エラー: DoS攻撃が防げない、またはサーバーが不安定になる

RequestReadTimeout はDoS攻撃(特にSlowlorisのような低速HTTP攻撃)対策に非常に有効ですが、設定が緩すぎると効果が薄れます。

原因

  • mod_reqtimeout が有効になっていない、または正しく設定されていない
    • Apacheの設定で mod_reqtimeout.so がロードされていない。
    • RequestReadTimeout ディレクティブが httpd.conf や VirtualHost 設定に記述されていない、またはコメントアウトされている。
  • タイムアウト値が長すぎる
    攻撃者がリソースを長時間占有できるため、サーバーが飽和状態になる。

トラブルシューティングと解決策

  • 他のセキュリティモジュールとの連携
    mod_reqtimeout は第一線の防御策ですが、これだけで全てのDoS攻撃を防げるわけではありません。mod_securitymod_evasive といった他のセキュリティモジュール、またはファイアウォール(iptablesなど)やWAF(Web Application Firewall)と組み合わせて多層防御を構築することが推奨されます。
  • 適切なタイムアウト値を設定する
    DoS攻撃対策を主な目的とする場合は、正当なリクエストに影響が出ない範囲で、タイムアウト値を短めに設定することを検討します。特にMinRateを活用することで、攻撃者が低速でデータを送り続けるのを防げます。
  • mod_reqtimeout が有効であることを確認する
    Apacheの設定ファイルで LoadModule reqtimeout_module modules/mod_reqtimeout.so の行がコメントアウトされていないことを確認します。

エラー: 特定のアプリケーションで問題が発生する

特定のWebアプリケーションやフレームワークを使用している場合にのみ、RequestReadTimeout に関連する問題が発生することがあります。

原因

  • アプリケーションが生成するリクエストのサイズや頻度
    • 大きなファイルを扱うアプリケーションで、アップロード処理が長時間かかる。
  • アプリケーションの特性
    • AJAXリクエストで非常に長いポーリングを行っている。
    • WebDAVやWebSocketsなど、標準的なHTTPリクエストとは異なるプロトコルや長時間接続を必要とするサービスを利用している。
  • 特定パスの除外(推奨されないが、一時的な対応として)
    もし特定のURLパスのみで問題が発生し、かつそのパスがDoS攻撃のリスクが低いと判断できる場合は、そのパスに対してのみRequestReadTimeoutを無効にする(値を0にする)ことも技術的には可能ですが、これはセキュリティリスクを高めるため、推奨されません。
    <Location "/long_upload_path/">
        RequestReadTimeout header=0 body=0 # 推奨されません!
    </Location>
    
    代わりに、レートベースのタイムアウトを十分に大きく設定することがより安全な方法です。
  • アプリケーションの要件を把握する
    アプリケーションが許容するリクエストの最小転送速度や最大処理時間を把握し、それに基づいてRequestReadTimeoutの値を設定します。

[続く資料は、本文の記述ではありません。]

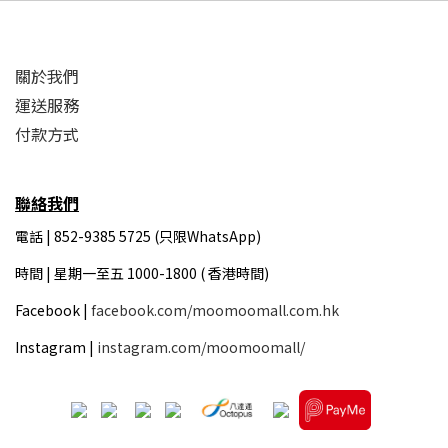
關於我們
運送服務
付款方式
聯絡我們
電話 | 852-9385 5725 (只限WhatsApp)
時間 |
星期一至五 1000-1800 ( 香港時間)
Facebook |
facebook.com/moomoomall.com.hk
Instagram |
instagram.com/moomoomall/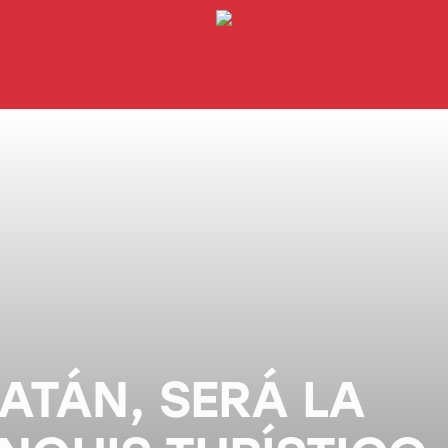
ATÁN, SERÁ LA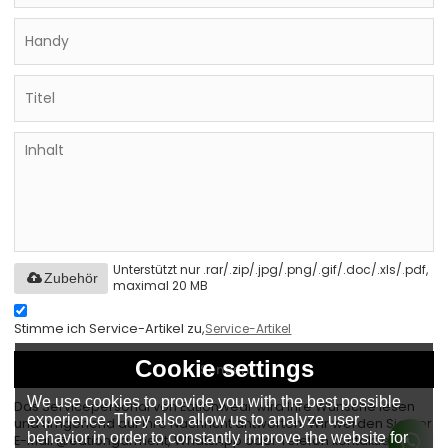
Unterstützt nur .rar/.zip/.jpg/.png/.gif/.doc/.xls/.pdf,
Zubehör
maximal 20 MB
Stimme ich Service-Artikel zu,
Service-Artikel
Cookie settings
Senden
We use cookies to provide you with the best possible
Das Servicepersonal von Eationwear wird Ihre Wünsche lesen
experience. They also allow us to analyze user
und umgehend auf Ihre Nachricht antworten. Wir werden Sie per
behavior in order to constantly improve the website for
E-Mail @eationgarment, WhatsApp oder Telefon kontaktieren.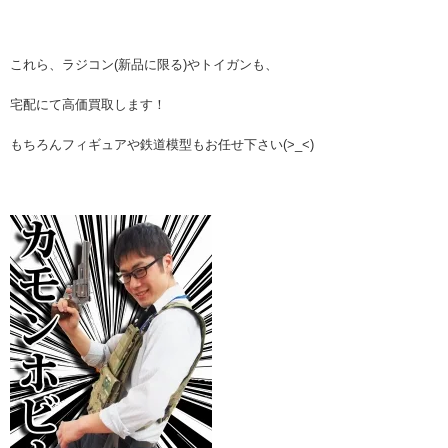
これら、ラジコン(新品に限る)やトイガンも、
宅配にて高価買取します！
もちろんフィギュアや鉄道模型もお任せ下さい(>_<)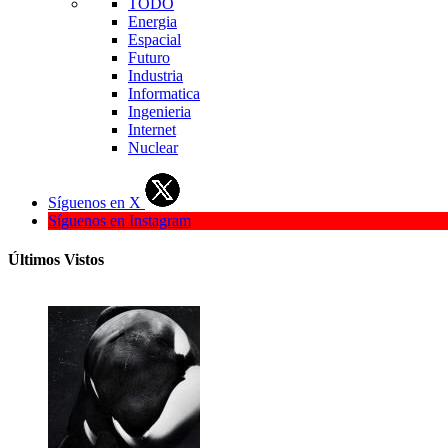
TODO
Energia
Espacial
Futuro
Industria
Informatica
Ingenieria
Internet
Nuclear
Síguenos en X
Síguenos en Instagram
Últimos Vistos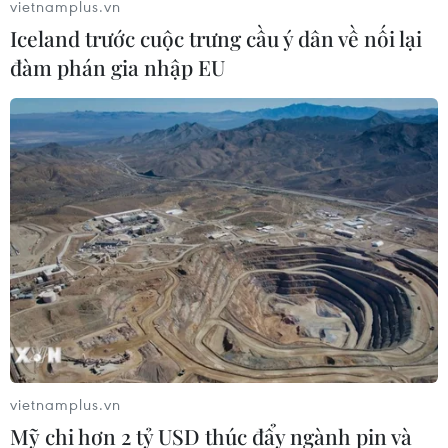
vietnamplus.vn
Iceland trước cuộc trưng cầu ý dân về nối lại
đàm phán gia nhập EU
vietnamplus.vn
Mỹ chi hơn 2 tỷ USD thúc đẩy ngành pin và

Apache HTTP Server の mod_reqtimeout モジュールにおける RequestReadTimeout ディレクティブは、Apache の設定ファイル(通常 httpd.conf や Virtual Host の設定ファイル)に記述されるものであり、プログラミングコードとして直接記述するものではありません

これは、Apache がリクエストを処理する際の「動作ルール」を定義する設定ディレクティブです。したがって、「プログラミングに関連する例コード」というよりは、「Apache の設定ファイルにおける記述例」として説明することになります。

RequestReadTimeout ディレクティブは、主に httpd.conf ファイル、または個別のVirtual Host設定 (<VirtualHost>...</VirtualHost>) やディレクトリ設定 (<Directory>...</Directory>) 内で使用されます。

最も基本的な設定例:固定タイムアウト

これは、リクエストのヘッダーとボディの読み込みに対して、それぞれ固定の最大時間を設定する最もシンプルな形式です。

# httpd.conf または Virtual Host 設定ファイル内

<VirtualHost *:80>
    ServerName example.com
    DocumentRoot /var/www/html

    # ヘッダー読み込みの最大時間を20秒、ボディ読み込みの最大時間を30秒に設定
    RequestReadTimeout header=20 body=30

    # その他の設定...
</VirtualHost>

解説

  • body=30: ヘッダーの送信が完了した後、クライアントがリクエストボディ(例: POSTデータ、ファイルアップロードデータ)をすべて送信し終えるまで、Apache は最大30秒間待機します。30秒以内にボディが完了しない場合、Apache は接続を閉じ、通常 408 Request Timeout エラーを返します。
  • header=20: クライアントがリクエストのHTTPヘッダーをすべて送信し終えるまで、Apache は最大20秒間待機します。20秒以内にヘッダーが完了しない場合、Apache は接続を閉じ、通常 408 Request Timeout エラーを返します。

用途
小規模なウェブサイトや、DoS攻撃への一般的な対策として非常に有効です。ただし、サイズの大きなファイルをアップロードする際にタイムアウトしやすいという欠点があります。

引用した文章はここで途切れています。